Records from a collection
Start of Block
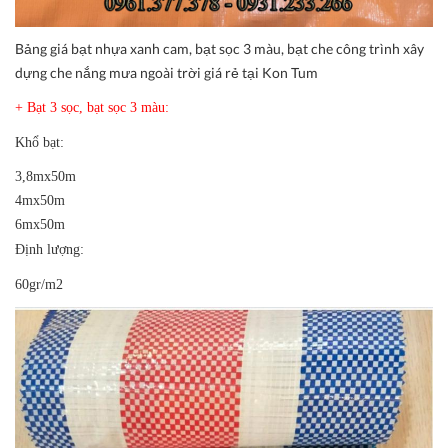
Bảng giá bạt nhựa xanh cam, bạt sọc 3 màu, bạt che công trình xây
dựng che nắng mưa ngoài trời giá rẻ tại Kon Tum
+ Bạt 3 sọc, bạt sọc 3 màu:
Khổ bạt:
3,8mx50m
4mx50m
6mx50m
Định lượng:
60gr/m2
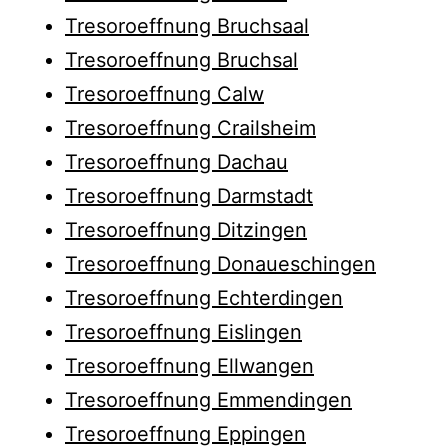
Tresoroeffnung Bruchsaal
Tresoroeffnung Bruchsal
Tresoroeffnung Calw
Tresoroeffnung Crailsheim
Tresoroeffnung Dachau
Tresoroeffnung Darmstadt
Tresoroeffnung Ditzingen
Tresoroeffnung Donaueschingen
Tresoroeffnung Echterdingen
Tresoroeffnung Eislingen
Tresoroeffnung Ellwangen
Tresoroeffnung Emmendingen
Tresoroeffnung Eppingen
End of Block
### Exercise
The task calls for every record to be transcribed exactly, with no images included.

### Response for this exercise
Bảng giá bạt nhựa xanh cam, bạt sọc 3 màu, bạt che công trình xây
dựng che nắng mưa ngoài trời giá rẻ tại Kon Tum
+ Bạt 3 sọc, bạt sọc 3 màu:
Khổ bạt:
3,8mx50m
4mx50m
6mx50m
Định lượng:
60gr/m2
Tresoroeffnung Bruchsaal
Tresoroeffnung Bruchsal
Tresoroeffnung Calw
Tresoroeffnung Crailsheim
Tresoroeffnung Dachau
Tresoroeffnung Darmstadt
Tresoroeffnung Ditzingen
Tresoroeffnung Donaueschingen
Tresoroeffnung Echterdingen
Tresoroeffnung Eislingen
Tresoroeffnung Ellwangen
Tresoroeffnung Emmendingen
Tresoroeffnung Eppingen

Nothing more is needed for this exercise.